Stored data entries
_ _ _ _ _

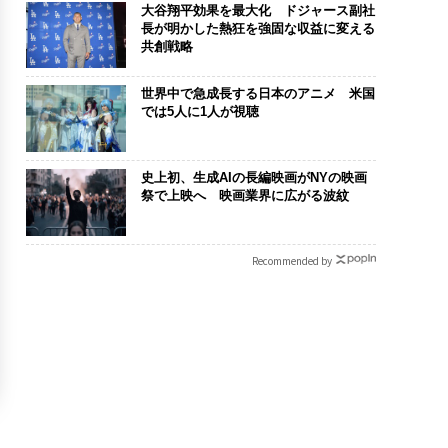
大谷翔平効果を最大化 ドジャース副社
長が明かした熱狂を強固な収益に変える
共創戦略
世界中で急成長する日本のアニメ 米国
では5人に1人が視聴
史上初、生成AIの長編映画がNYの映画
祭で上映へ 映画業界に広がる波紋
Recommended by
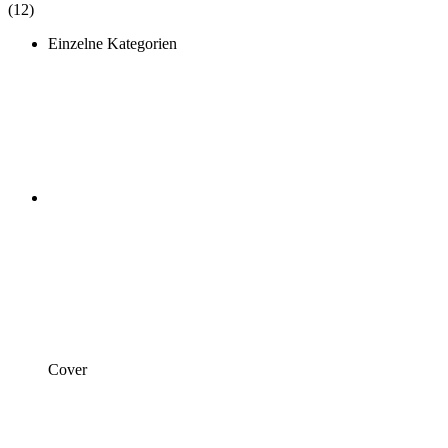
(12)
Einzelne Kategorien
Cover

_ _ _ _ _

▸ **EXERCISE DETAILS**
Return every line of the records exactly as given, pictures excluded.

▸ **ANSWER SECTION**
大谷翔平効果を最大化 ドジャース副社
長が明かした熱狂を強固な収益に変える
共創戦略
世界中で急成長する日本のアニメ 米国
では5人に1人が視聴
史上初、生成AIの長編映画がNYの映画
祭で上映へ 映画業界に広がる波紋
Recommended by
(12)
Einzelne Kategorien
Cover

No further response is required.